Appbot's blog has some neat information on it, but I'm not always sure they pay their raw data enough careful attention when showing ways you could usefully use it.

Take the most recent post, Feeling the love: Sentiment in the Top 10 Free vs Paid Apps:

There are 7.5x as many reviews about bugs for the top 10 free apps as there are for the top 10 paid. Interestingly, given that there were 8.7x as many reviews overall for free apps, this actually means that bugs are reported proportionately less often for free apps than paid.

Would be nice if they normalized that in the image. It's nearly useless now, as it just shows total numbers. There's no real eyeballing possible.

For the top 10 paid apps only 17% of reviews about updates are positive, compared with a massive 93% for the top 10 free apps! If you have a paid app, it seems your risk of upsetting customers with an update is significantly greater than with free apps, where updates
seem to be very well received.

This one scares me a bit more -- just because the word "update" is in the review doesn't mean (though I'm not sure it isn't usually a safe assumption) the review is speaking about an update that was just released. It could very well -- and this was my first assumption for paid -- be complaining that there hasn't been a recent update to add more functionality. I can't tell how well they're checking review content before categorizing it. If it's just the word popping up, the processing here isn't worth much.
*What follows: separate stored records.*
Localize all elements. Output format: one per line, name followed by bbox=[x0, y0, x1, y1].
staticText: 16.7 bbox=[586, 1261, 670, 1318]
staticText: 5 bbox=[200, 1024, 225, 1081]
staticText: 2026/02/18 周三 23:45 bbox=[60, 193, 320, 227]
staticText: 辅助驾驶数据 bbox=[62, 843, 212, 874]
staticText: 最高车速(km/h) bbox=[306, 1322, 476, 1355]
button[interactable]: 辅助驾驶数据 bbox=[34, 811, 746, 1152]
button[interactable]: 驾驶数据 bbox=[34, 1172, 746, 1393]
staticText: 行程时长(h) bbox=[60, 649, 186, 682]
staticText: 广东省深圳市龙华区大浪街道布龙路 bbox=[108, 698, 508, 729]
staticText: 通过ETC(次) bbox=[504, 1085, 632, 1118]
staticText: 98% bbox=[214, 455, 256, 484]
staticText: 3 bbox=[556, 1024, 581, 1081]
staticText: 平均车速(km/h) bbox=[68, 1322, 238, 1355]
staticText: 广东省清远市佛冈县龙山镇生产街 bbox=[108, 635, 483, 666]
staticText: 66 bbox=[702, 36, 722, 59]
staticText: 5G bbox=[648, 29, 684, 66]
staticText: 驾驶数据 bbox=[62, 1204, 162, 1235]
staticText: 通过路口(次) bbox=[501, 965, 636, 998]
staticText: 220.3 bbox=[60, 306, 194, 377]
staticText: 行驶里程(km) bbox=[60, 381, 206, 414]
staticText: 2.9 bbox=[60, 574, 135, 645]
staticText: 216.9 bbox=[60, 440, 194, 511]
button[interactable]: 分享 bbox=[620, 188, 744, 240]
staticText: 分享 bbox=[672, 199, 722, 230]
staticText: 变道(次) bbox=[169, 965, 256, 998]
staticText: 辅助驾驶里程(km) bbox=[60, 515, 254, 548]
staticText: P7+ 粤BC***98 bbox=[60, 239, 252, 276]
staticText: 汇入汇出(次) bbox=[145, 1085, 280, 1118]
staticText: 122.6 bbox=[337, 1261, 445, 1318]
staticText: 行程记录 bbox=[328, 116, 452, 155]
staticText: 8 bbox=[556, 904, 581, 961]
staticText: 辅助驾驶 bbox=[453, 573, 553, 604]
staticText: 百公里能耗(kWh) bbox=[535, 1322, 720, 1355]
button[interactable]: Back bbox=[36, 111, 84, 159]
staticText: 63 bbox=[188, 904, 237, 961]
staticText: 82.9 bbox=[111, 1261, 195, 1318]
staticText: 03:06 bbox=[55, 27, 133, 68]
A later comment plays into a similar line of thought as mine:

The only difference in the top 5 topics was for the third most popular with "feature requests" coming in third for paid and "performance" in third place for free. Paid users seem more inclined to proactively ask for things รขโ‚ฌโ€œ and rightly so :) Reviews for the performance topic tend to focus around speed, load times, buffering issues, and so forth. Perhaps this is a greater issue for these top 10 free apps simply because of the huge scale they operate at.

Ultimately, the conclusions Appbots makes from the data are pretty, well, disappointingly qualitative:

If you look at the data for individual apps you'll find that getting your user sentiment up to the level we see in the top 10 paid apps requires a bespoke approach for your app specifically. It's not enough to just throw money at, for example, design and UX because we can see that it's important at a high level. You need to know what improvements your users are asking for and what criticisms they have about your design and UX, in detail, then nail each point.

This, you didn't have to pay to know.


And finally...

highlighted that the app is the best of it's kind,

Pet peeve: Why can't we either give up on using "its" or use it correctly?

Also, a quick, random annoyance: Why can't I set up Touch ID as my password for iTunes purchases, etc without having to set up a lock code? It's not like it's more secure to have to hit my Touch ID once to unlock the phone and then again to authorize a store purchase. I don't like to have my iPhone locked, and I don't like typing my Apple ID password in the "open" to authorize something. Would be nice to leverage the Touch ID there.